● Collected data entries

::::::::::

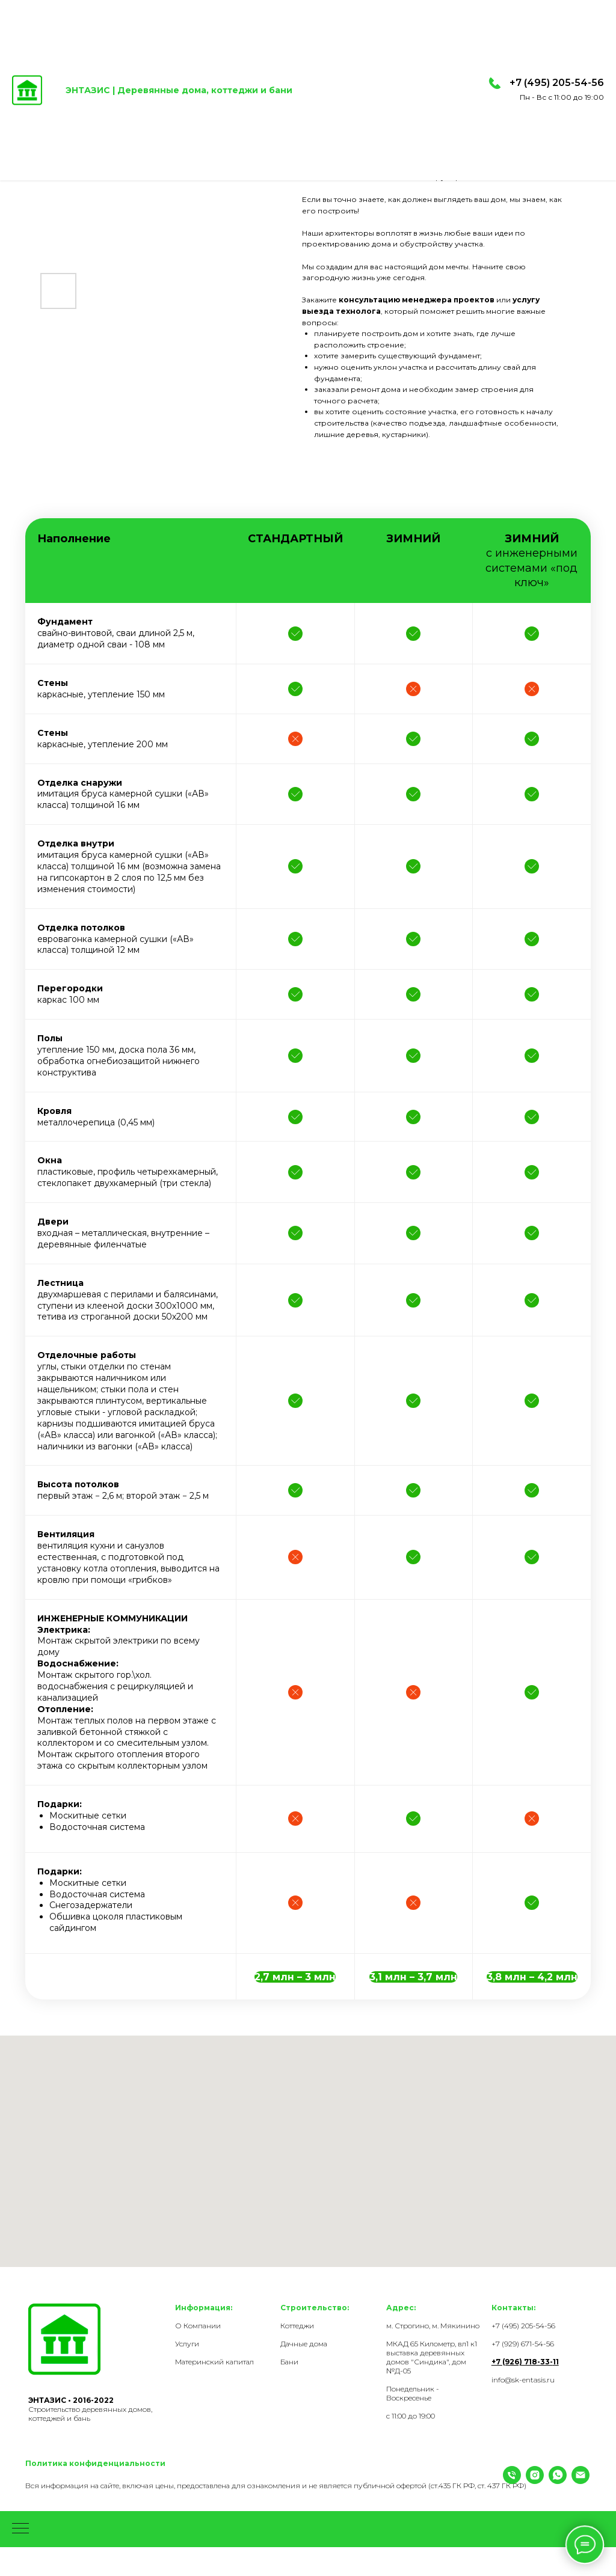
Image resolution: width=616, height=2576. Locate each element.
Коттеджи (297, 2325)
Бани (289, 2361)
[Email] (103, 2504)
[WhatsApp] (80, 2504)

::::::::::

● WHAT NEEDS TO BE DONE
What the response needs is every entry, repeated exactly, and none of the pictures.

● ANSWER SECTION
Image resolution: width=616, height=2576. Locate each element.
Коттеджи (297, 2325)
Бани (289, 2361)
[Email] (103, 2504)
[WhatsApp] (80, 2504)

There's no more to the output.